You mean I look like a Topping salesman? Hahaha, that's really funny. I'm from ChilE, not ChinA, and of course, I have no affiliation with Topping. I simply don't see the design flaw that you see as so obvious. But of course, I respect your opinion.
Haha don’t worry — I wasn’t calling
you a Topping salesman. I meant that the
argument (“1 kΩ is fine, stop worrying”) sounded like something a marketing guy would say, because from an engineering standpoint it
is an unusually low input impedance, and that choice deserves at least a raised eyebrow.
That said, your point is fair too:
- If the DAC can comfortably drive 1 kΩ (and many solid-state outputs can), then in practice nothing catastrophic happens.
- The noise advantage is real.
- Some users will never notice any issue.
But the reason I call it a “design flaw” is simply that
it breaks the expectation of standardized line-level equipment. The whole idea of RCA line inputs is
don’t load the source heavily, so devices remain interoperable.

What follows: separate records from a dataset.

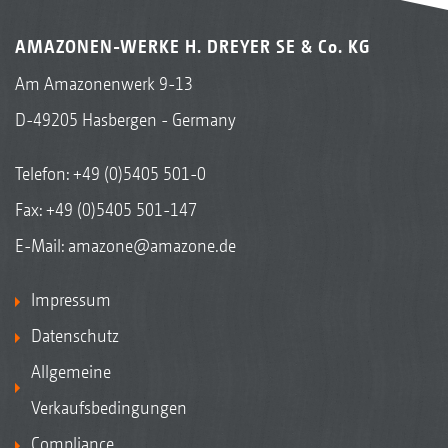
AMAZONEN-WERKE H. DREYER SE & Co. KG
Am Amazonenwerk 9-13
D-49205 Hasbergen - Germany
Telefon:
+49 (0)5405 501-0
Fax: +49 (0)5405 501-147
E-Mail:
amazone@amazone.de
Impressum
Datenschutz
Allgemeine
Verkaufsbedingungen
Compliance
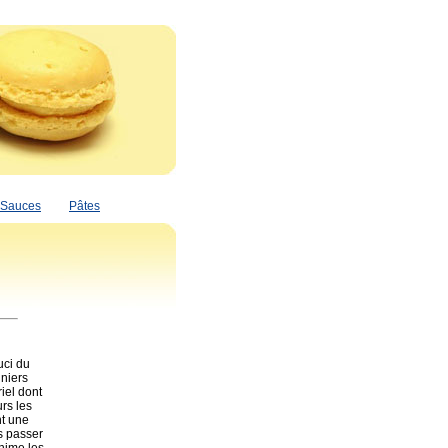
Sauces
Pâtes
uci du
iniers
iel dont
rs les
nt une
s passer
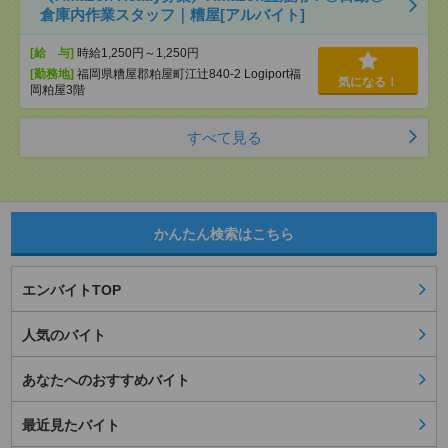
倉庫内作業スタッフ｜糟屋[アルバイト]
[給 与]
時給1,250円～1,250円
[勤務地]
福岡県糟屋郡粕屋町江辻840-2 Logiport福
気になる！
岡粕屋3階
すべて見る
かんたん検索はこちら
エンバイトTOP
人気のバイト
あなたへのおすすめバイト
最近見たバイト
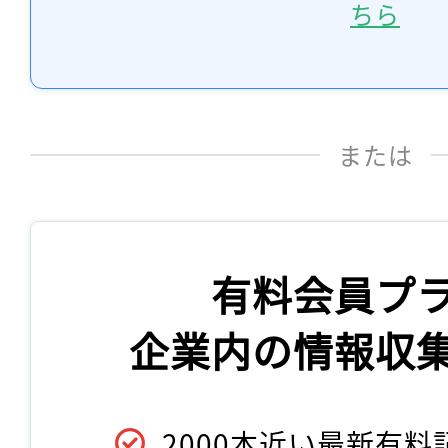
ちら
または
有料会員プ
企業内の情報収
2000本近い最新有料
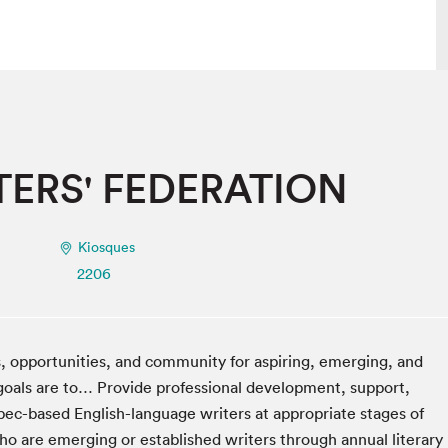
lais
Salon dans la ville et en ligne
ERS' FEDERATION
tion
Programmation dans la ville
colaires Hydro-Québec
Programmation en ligne
Vidéos et balados
Kiosques
xposant·e·s
2206
teur·rice·s
 opportunities, and community for aspiring, emerging, and
goals are to… Provide professional development, support,
c-based English-language writers at appropriate stages of
o are emerging or established writers through annual literary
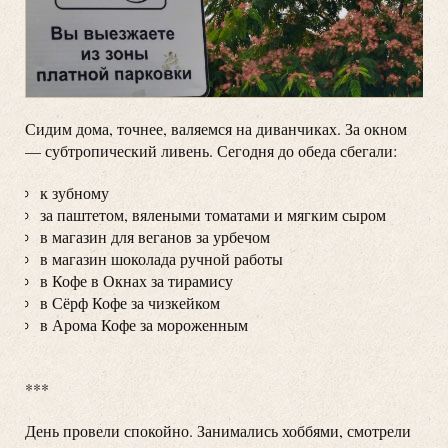
Сидим дома, точнее, валяемся на диванчиках. За окном
— субтропический ливень. Сегодня до обеда сбегали:
к зубному
за паштетом, вялеными томатами и мягким сыром
в магазин для веганов за урбечом
в магазин шоколада ручной работы
в Кофе в Окнах за тирамису
в Сёрф Кофе за чизкейком
в Арома Кофе за мороженным
***
День провели спокойно. Занимались хоббями, смотрели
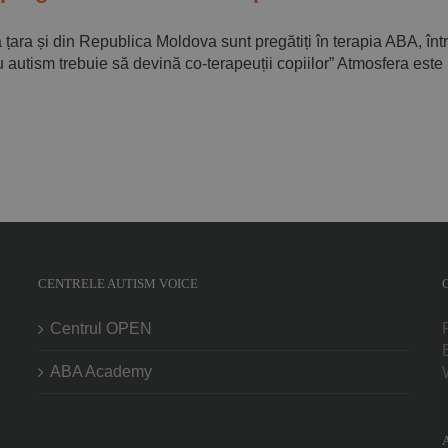
a țara și din Republica Moldova sunt pregătiți în terapia ABA, înt
 cu autism trebuie să devină co-terapeuții copiilor” Atmosfera est
CENTRELE AUTISM VOICE
Centrul OPEN
ABA Academy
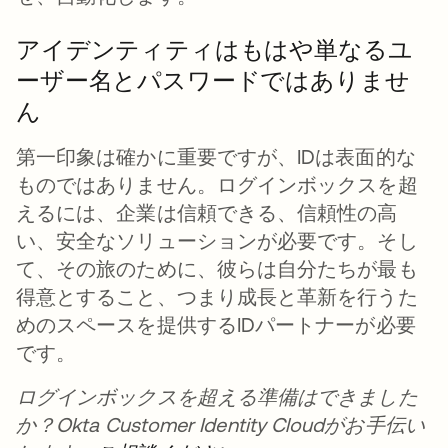
アイデンティティはもはや単なるユ
ーザー名とパスワードではありませ
ん
第一印象は確かに重要ですが、IDは表面的な
ものではありません。ログインボックスを超
えるには、企業は信頼できる、信頼性の高
い、安全なソリューションが必要です。そし
て、その旅のために、彼らは自分たちが最も
得意とすること、つまり成長と革新を行うた
めのスペースを提供するIDパートナーが必要
です。
ログインボックスを超える準備はできました
か？Okta Customer Identity Cloudがお手伝い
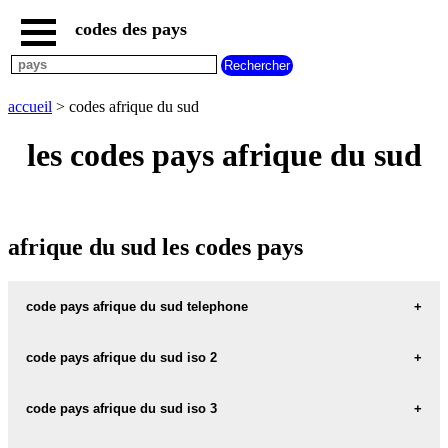
codes des pays
accueil
pays
commencant
par
accueil
> codes afrique du sud
A
B
C
D
E
F
G
les codes pays afrique du sud
H
I
J
K
L
M
N
O
P
Q
R
S
T
U
V
W
X
Y
Z
afrique du sud les codes pays
code pays afrique du sud telephone
afrique du sud telephone :
27
code pays afrique du sud iso 2
afrique du sud code iso 2 :
ZA
code pays afrique du sud iso 3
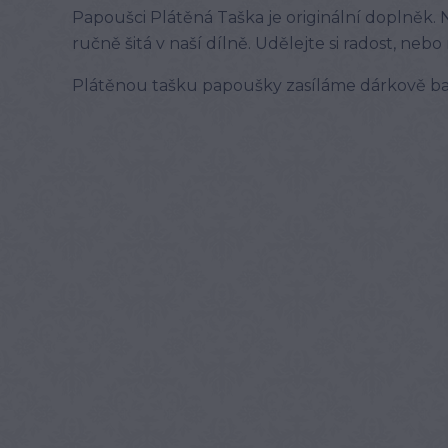
Papoušci Plátěná Taška je originální doplněk. Na
ručně šitá v naší dílně. Udělejte si radost, 
Plátěnou tašku papoušky zasíláme dárkově ba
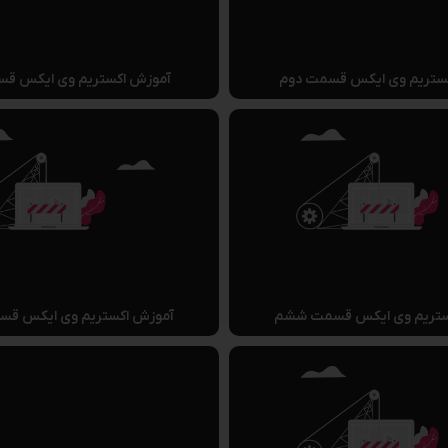
ستریم وی ایکس قسمت دوم
آموزش اکستریم وی ایکس ق
ستریم وی ایکس قسمت ششم
آموزش اکستریم وی ایکس قس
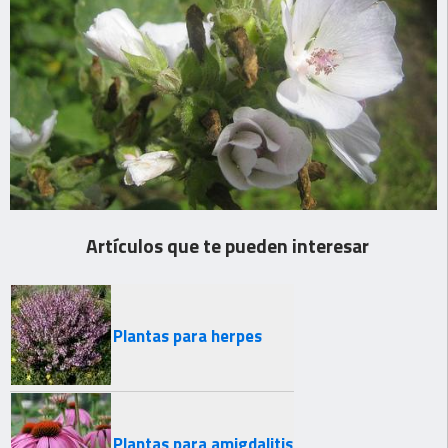
Artículos que te pueden interesar
Plantas para herpes
Plantas para amigdalitis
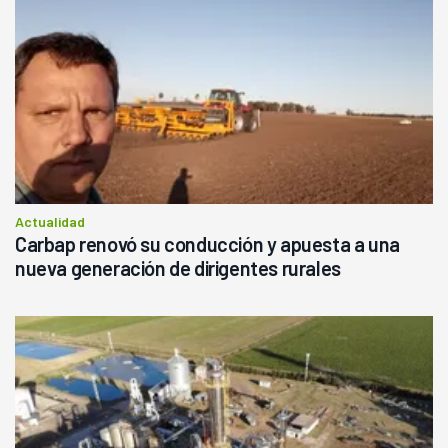
Actualidad
Carbap renovó su conducción y apuesta a una
nueva generación de dirigentes rurales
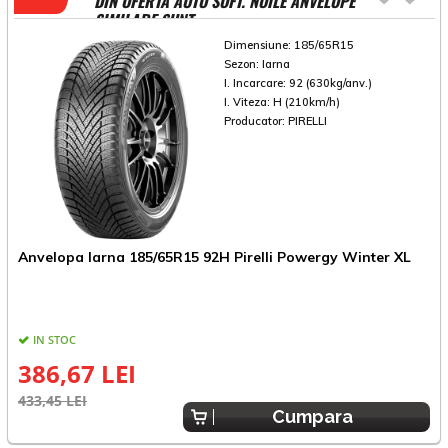
DIN OFERTA AUTO SOFT. NOILE ANVELOPE
SIMILARE SUNT
Dimensiune:
185/65R15
Sezon:
Iarna
I. Incarcare:
92 (630kg/anv.)
I. Viteza:
H (210km/h)
Producator:
PIRELLI
Anvelopa Iarna 185/65R15 92H Pirelli Powergy Winter XL
A
IN STOC
386,67 LEI
433,45 LEI
2
Cumpara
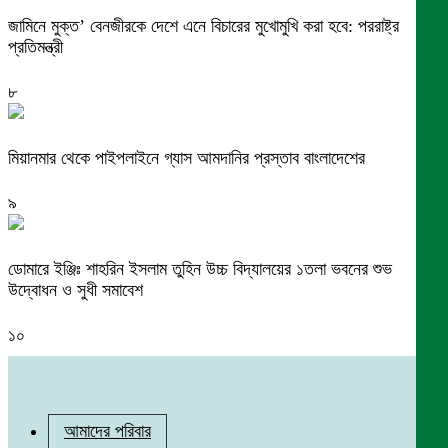
জামিনে মুক্ত’ বেনজীরকে দেশে এনে বিচারের মুখোমুখি করা হবে: পররাষ্ট্র
প্রতিমন্ত্রী
৮
মিয়ানমার থেকে পাইপলাইনে গ্যাস আমদানির প্রস্তাব বাংলাদেশের
৯
ডোমারে ইঞ্জিঃ শাহরিন ইসলাম তুহিন উচ্চ বিদ্যালয়ের ১তলা ভবনের শুভ
উদ্বোধন ও সুধী সমাবেশ
১০
আমাদের পরিবার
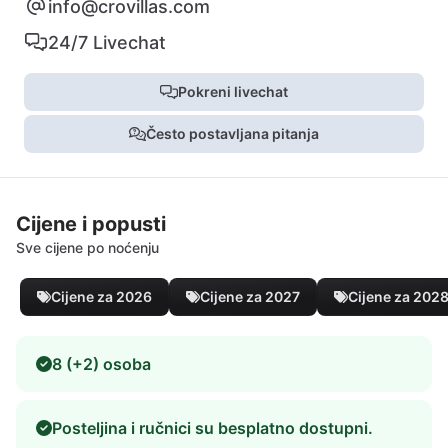
info@crovillas.com
24/7 Livechat
Pokreni livechat
Često postavljana pitanja
Cijene i popusti
Sve cijene po noćenju
Cijene za 2026
Cijene za 2027
Cijene za 202
8 (+2) osoba
Posteljina i ručnici su besplatno dostupni.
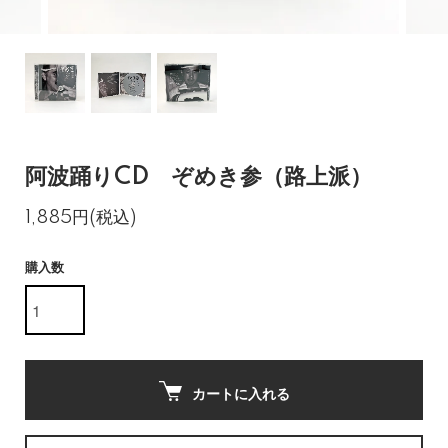
阿波踊りCD ぞめき参（路上派）
1,885円(税込)
購入数
カートに入れる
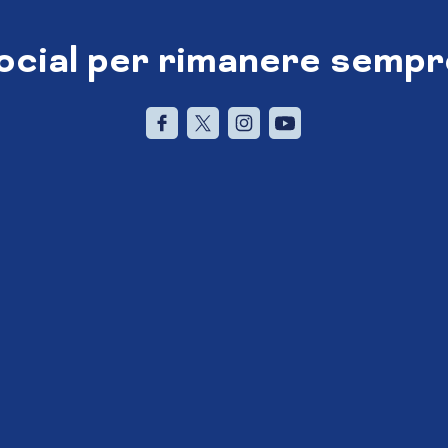
social per rimanere sempr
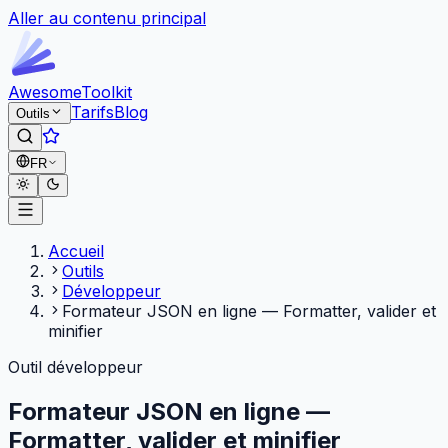
Aller au contenu principal
Awesome
Toolkit
Tarifs
Blog
Outils
FR
Accueil
Outils
Développeur
Formateur JSON en ligne — Formatter, valider et
minifier
Outil développeur
Formateur JSON en ligne —
Formatter, valider et minifier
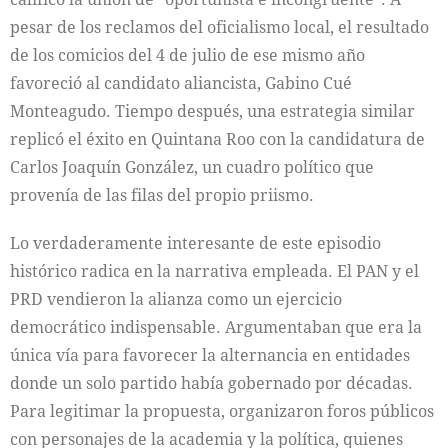
pesar de los reclamos del oficialismo local, el resultado
de los comicios del 4 de julio de ese mismo año
favoreció al candidato aliancista, Gabino Cué
Monteagudo. Tiempo después, una estrategia similar
replicó el éxito en Quintana Roo con la candidatura de
Carlos Joaquín González, un cuadro político que
provenía de las filas del propio priismo.
Lo verdaderamente interesante de este episodio
histórico radica en la narrativa empleada. El PAN y el
PRD vendieron la alianza como un ejercicio
democrático indispensable. Argumentaban que era la
única vía para favorecer la alternancia en entidades
donde un solo partido había gobernado por décadas.
Para legitimar la propuesta, organizaron foros públicos
con personajes de la academia y la política, quienes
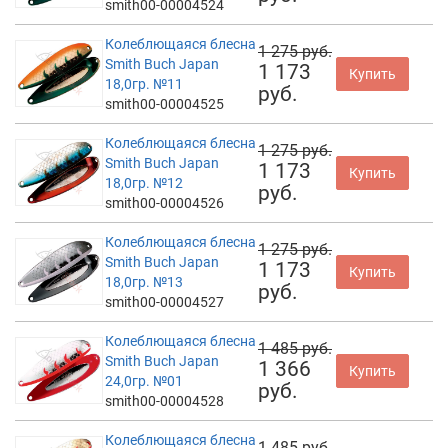
smith00-00004524
Колеблющаяся блесна
1 275 руб.
Smith Buch Japan
1 173
Купить
18,0гр. №11
руб.
smith00-00004525
Колеблющаяся блесна
1 275 руб.
Smith Buch Japan
1 173
Купить
18,0гр. №12
руб.
smith00-00004526
Колеблющаяся блесна
1 275 руб.
Smith Buch Japan
1 173
Купить
18,0гр. №13
руб.
smith00-00004527
Колеблющаяся блесна
1 485 руб.
Smith Buch Japan
1 366
Купить
24,0гр. №01
руб.
smith00-00004528
Колеблющаяся блесна
1 485 руб.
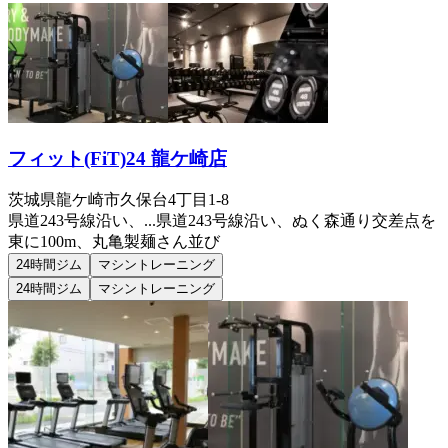
フィット(FiT)24 龍ケ崎店
茨城県龍ケ崎市久保台4丁目1-8
県道243号線沿い、...
県道243号線沿い、ぬく森通り交差点を
東に100m、丸亀製麺さん並び
24時間ジム
マシントレーニング
24時間ジム
マシントレーニング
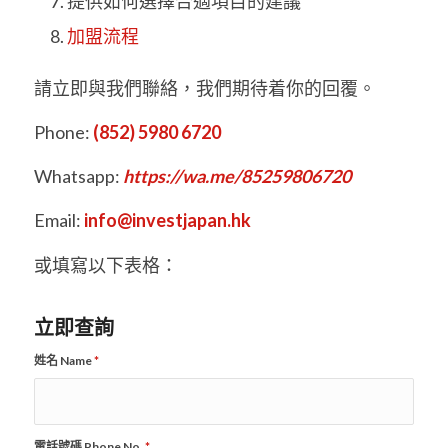
提供如何選擇合適項目的建議
加盟流程
請立即與我們聯絡，我們期待着你的回覆。
Phone:
(852) 5980 6720
Whatsapp:
https://wa.me/85259806720
Email:
info@investjapan.hk
或填寫以下表格：
立即查詢
姓名 Name
*
電話號碼 Phone No.
*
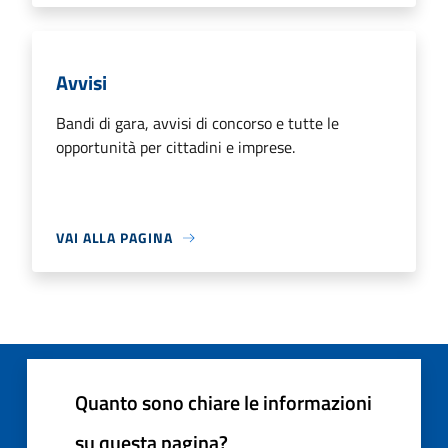
Avvisi
Bandi di gara, avvisi di concorso e tutte le
opportunità per cittadini e imprese.
VAI ALLA PAGINA
Quanto sono chiare le informazioni
su questa pagina?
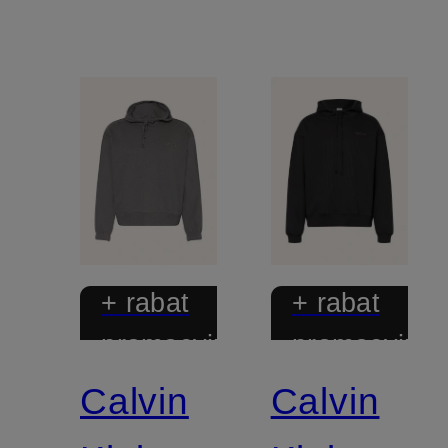
+ rabat
+ rabat
promocyjny
promocyjny
Calvin
Calvin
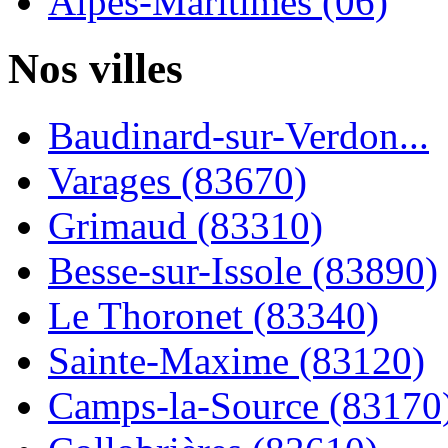
Alpes-Maritimes (06)
Nos villes
Baudinard-sur-Verdon...
Varages (83670)
Grimaud (83310)
Besse-sur-Issole (83890)
Le Thoronet (83340)
Sainte-Maxime (83120)
Camps-la-Source (83170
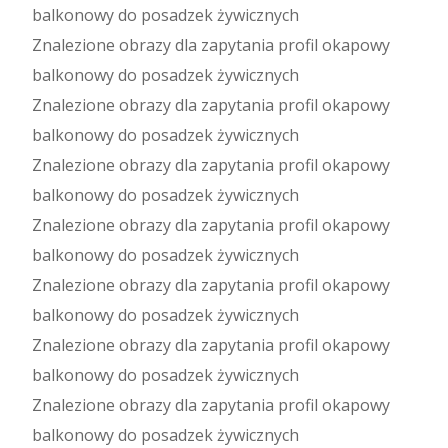
balkonowy do posadzek żywicznych
Znalezione obrazy dla zapytania profil okapowy
balkonowy do posadzek żywicznych
Znalezione obrazy dla zapytania profil okapowy
balkonowy do posadzek żywicznych
Znalezione obrazy dla zapytania profil okapowy
balkonowy do posadzek żywicznych
Znalezione obrazy dla zapytania profil okapowy
balkonowy do posadzek żywicznych
Znalezione obrazy dla zapytania profil okapowy
balkonowy do posadzek żywicznych
Znalezione obrazy dla zapytania profil okapowy
balkonowy do posadzek żywicznych
Znalezione obrazy dla zapytania profil okapowy
balkonowy do posadzek żywicznych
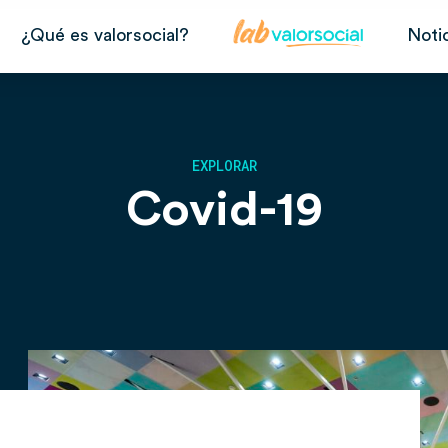
¿Qué es valorsocial?
Noti
EXPLORAR
Covid-19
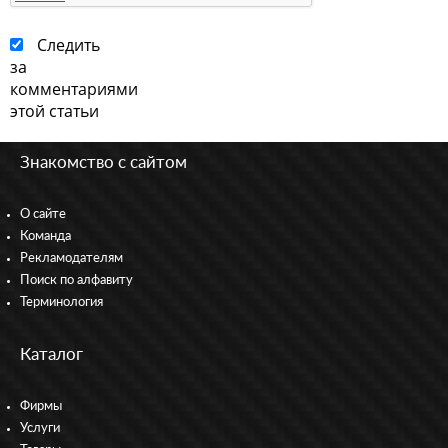
Следить
за
комментариями
этой статьи
Знакомство с сайтом
О сайте
Команда
Рекламодателям
Поиск по алфавиту
Терминология
Каталог
Фирмы
Услуги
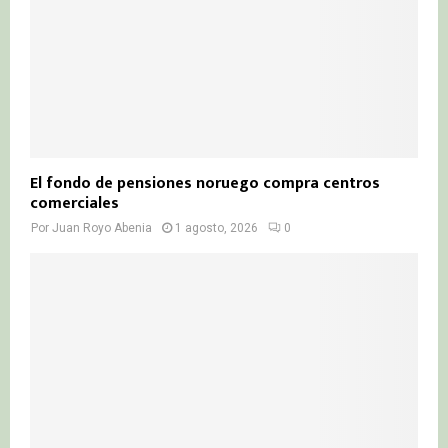
El fondo de pensiones noruego compra centros
comerciales
Por
Juan Royo Abenia
1 agosto, 2026
0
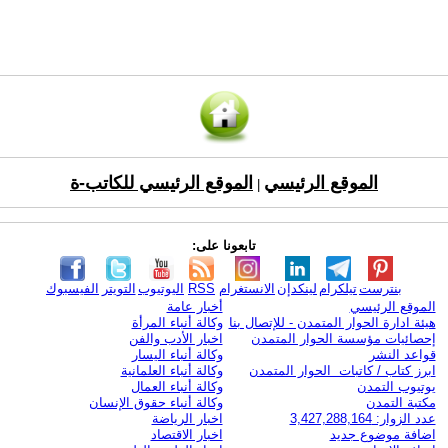
الموقع الرئيسي
الموقع الرئيسي للكاتب-ة
|
تابعونا على:
بنترست
تيلكرام
لينكدإن
الانستغرام
RSS
اليوتيوب
التويتر
الفيسبوك
الموقع الرئيسي
أخبار عامة
هيئة ادارة الحوار المتمدن - للإتصال بنا
وكالة أنباء المرأة
إحصائيات مؤسسة الحوار المتمدن
اخبار الأدب والفن
قواعد النشر
وكالة أنباء اليسار
ابرز كتاب / كاتبات الحوار المتمدن
وكالة أنباء العلمانية
يوتيوب التمدن
وكالة أنباء العمال
مكتبة التمدن
وكالة أنباء حقوق الإنسان
عدد الزوار: 3,427,288,164
اخبار الرياضة
اضافة موضوع جديد
اخبار الاقتصاد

When one manufacturer decides to go down to 1 kΩ, suddenly:
- Some DACs or preamps are no longer a good match.
- Frequency response may vary depending on the source.
- Output stages with higher impedance may distort earlier.
- Passive preamps become unusable.
So it’s not about Topping specifically, it could be
any brand, it just feels like an odd engineering compromise that trades compatibility for measurable noise specs.